When Characters Take Over

In my novel The Wan, a science fiction novel set on a distant planet in a far future, with a human colony struggling against genetics, climate and aliens, I have three protagonists/antagonists. Firdaus the fallen ruler was my original protagonist, but his nemesis Ing, former human, former scientist, came onto the stage very early on, in fact in the first scene I envisaged for the book. Ing stands over Firdaus who lies defeated in the mud and taunts him.

So far so good! Good guy, bad girl, enough for a novel, right? But then I decided I needed a human prop so Ing could show Firdaus what happens if a human being is turned into a Wan. I made them buy a slave girl from a poor village, so Ing could kill her.

But the damn slave girl didn’t want to stay dead. In the one brief chapter I had originally allotted to her, she came to life so vividly that I just couldn´t make myself kill her. And Frog turned out to be absolutely vital to the story, in fact turning out to be the protagonist who changes the most.

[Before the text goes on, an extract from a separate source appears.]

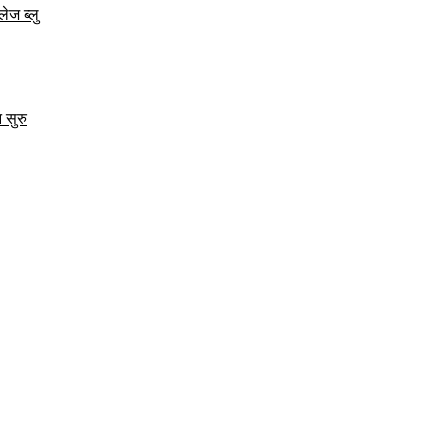
ेज ब्लु
 सुरु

If I hadn’t listened to my subconscious the book would look very different than its present form, and may not even have been finished let alone sold.

The message I´ve taken from this is not to plot out too tightly. Leave room for the unexpected, in other words your powerful subconscious, with its processing power many times that of your conscious mind, a soup of the dark and the crazy that will throw up gobbets that will season your story!